_About this task:_ The number of lines containing the word "Scór" is all you should give; count them in the records below.

_Supplied data:_
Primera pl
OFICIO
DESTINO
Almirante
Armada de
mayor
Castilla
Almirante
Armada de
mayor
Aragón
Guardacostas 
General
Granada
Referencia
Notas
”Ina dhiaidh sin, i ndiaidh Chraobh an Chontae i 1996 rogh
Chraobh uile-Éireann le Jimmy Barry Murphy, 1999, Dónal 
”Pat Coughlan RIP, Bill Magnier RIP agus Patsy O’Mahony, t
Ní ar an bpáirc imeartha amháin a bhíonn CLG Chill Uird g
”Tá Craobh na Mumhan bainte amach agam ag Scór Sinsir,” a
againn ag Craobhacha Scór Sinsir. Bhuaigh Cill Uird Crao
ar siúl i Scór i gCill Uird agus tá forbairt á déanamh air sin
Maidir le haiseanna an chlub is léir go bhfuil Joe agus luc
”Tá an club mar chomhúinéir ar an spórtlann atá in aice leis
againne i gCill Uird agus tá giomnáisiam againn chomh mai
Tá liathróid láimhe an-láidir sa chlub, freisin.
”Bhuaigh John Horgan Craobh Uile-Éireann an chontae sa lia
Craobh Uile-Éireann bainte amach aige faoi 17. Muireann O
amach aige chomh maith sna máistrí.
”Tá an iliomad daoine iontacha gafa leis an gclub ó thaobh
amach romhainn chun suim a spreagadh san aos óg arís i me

* * *

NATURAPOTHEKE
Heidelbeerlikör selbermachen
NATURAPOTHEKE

_Exercise answer:_ 3